THE MINISTRY of Health says that health care workers at the Bellevue Hospital will not be fired in the process of phasing out the mental institution over the next five years.

According to the Ministry's public relations manager, Shermaine Robotham-White, there is a shortage of mental health professionals and plans will have to be developed on what to do with the staff.

Her reaction was prompted by a letter from the Jamaica Workers Union (JWU) last week to Minister of Health, John Junor, requesting an urgent meeting to discuss Bellevue's fate.

The union asked about the fate of the workers, which it represents, and stressed the hospital's importance to the society "as it is the only hospital in Jamaica dedicated solely to the care and treatment of mentally ill people who could not otherwise afford treatment."

Mrs. Robotham-White said the Govern-ment will develop plans to determine what will happen to the different levels of staff, out-patients and residents at Bellevue.
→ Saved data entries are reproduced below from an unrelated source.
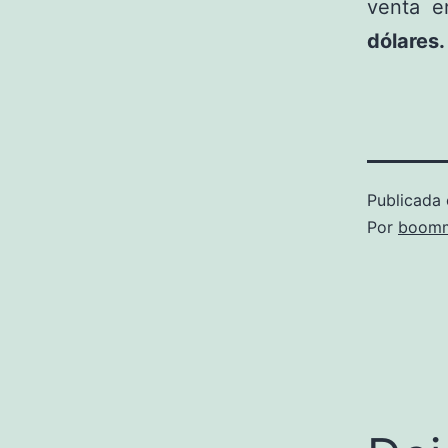
venta e
dólares.
Publicada 
Por
boomm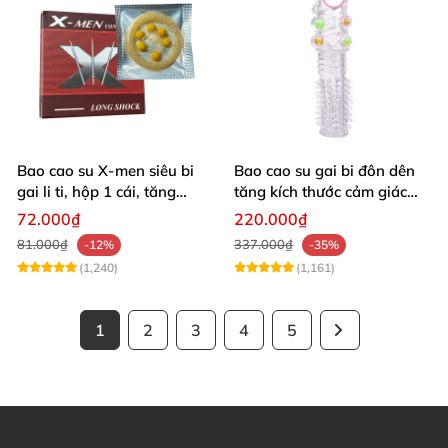
Bao cao su X-men siêu bi
Bao cao su gai bi đôn dên
gai li ti, hộp 1 cái, tăng
tăng kích thước cảm giác
khoái cảm
mạnh
72.000₫
220.000₫
81.000₫
337.000₫
-12%
-35%
(1,240)
(1,161)
1
2
3
4
5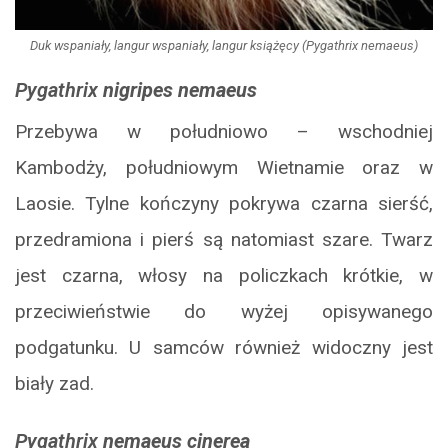
Duk wspaniały, langur wspaniały, langur książęcy (Pygathrix nemaeus)
Pygathrix
nigripes nemaeus
Przebywa w południowo – wschodniej
Kambodży, południowym Wietnamie oraz w
Laosie. Tylne kończyny pokrywa czarna sierść,
przedramiona i pierś są natomiast szare. Twarz
jest czarna, włosy na policzkach krótkie, w
przeciwieństwie do wyżej opisywanego
podgatunku. U samców również widoczny jest
biały zad.
Pygathrix
nemaeus cinerea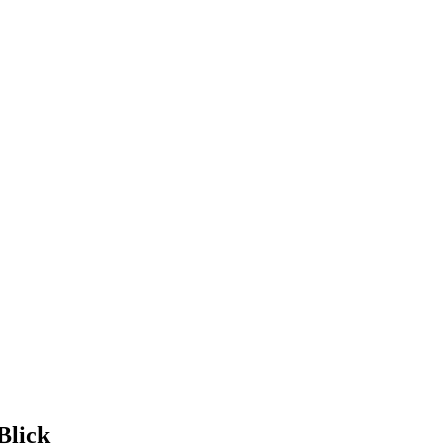
Blick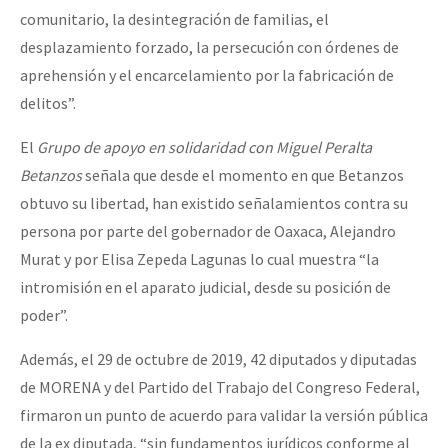
comunitario, la desintegración de familias, el
desplazamiento forzado, la persecución con órdenes de
aprehensión y el encarcelamiento por la fabricación de
delitos”.
El
Grupo de apoyo en solidaridad con Miguel Peralta
Betanzos
señala que desde el momento en que Betanzos
obtuvo su libertad, han existido señalamientos contra su
persona por parte del gobernador de Oaxaca, Alejandro
Murat y por Elisa Zepeda Lagunas lo cual muestra “la
intromisión en el aparato judicial, desde su posición de
poder”.
Además, el 29 de octubre de 2019, 42 diputados y diputadas
de MORENA y del Partido del Trabajo del Congreso Federal,
firmaron un punto de acuerdo para validar la versión pública
de la ex diputada, “sin fundamentos jurídicos conforme al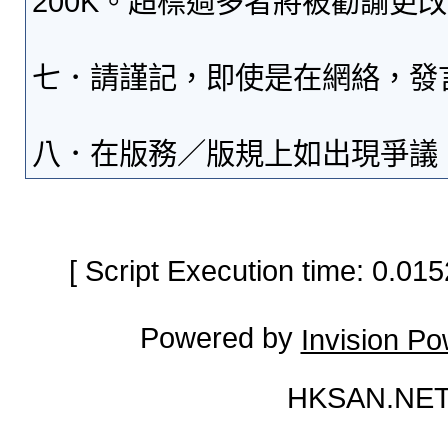
200K。超標過多者將被勸諭更
七．請謹記，即使是在網絡，發
八．在版務／版規上如出現爭議
[ Script Execution time: 0.0
Powered by
Invision P
HKSAN.NET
The population ranges from persons who have been abandoned by relatives at the institution and patients who need minimal supervision to acute patients and those who need constant supervision.

She said that while the Government had not yet decided the exact location of wards for acute psychotic patients, it has determined that the wards will be placed within a general public hospital setting, in a manner similar to that done at the University Hospital of the West Indies (UHWI) and the Cornwall Regional Hospital.

Minister Junor said last week that the institution will be phased out as part of the effort to reform the health sector and mental health services through a comprehensive five-year strategy plan developed and approved in 2002.

Under this plan, the Minister said that psychiatrists and mental health officers will treat patients in their homes and communities, because those environments are less confining and have been shown to facilitate better health outcomes.

He said that the Health Ministry is undertaking a $5 million public health education programme, which is aimed at promoting community health care by developing mental health in public hospitals and reducing the stigma related to mental illness.

The five-year plan also includes developing partnerships with non-governmental organisations (NGOs) and the phasing out of the kind of institutional care offered by the 140-year-old Bellevue Hospital.

The Minister said that there are proposals being developed to ensure that the needs of the various groups of long-stay and chronically ill geriatric patients residing at Bellevue are also adequately met.

The Bellevue Hospital serves Kingston and St. Andrew and St. Catherine and has an average length of stay of 30 days for males and 20 days for females.

He said the four regional health authorities will have emergency psychiatric teams that will ensure that there are follow-ups and the patients are kept on medication.

He said that these teams will respond to crisis calls and visit patients who are resistant to treatment, as well as treat homeless persons who are mentally ill.

In addition, the programme is to receive a boost with the gift of five ambulances from the Health Support Fund. He said that two of the ambulances will be assigned to the South East Regional Health Authority and one each for the other regions.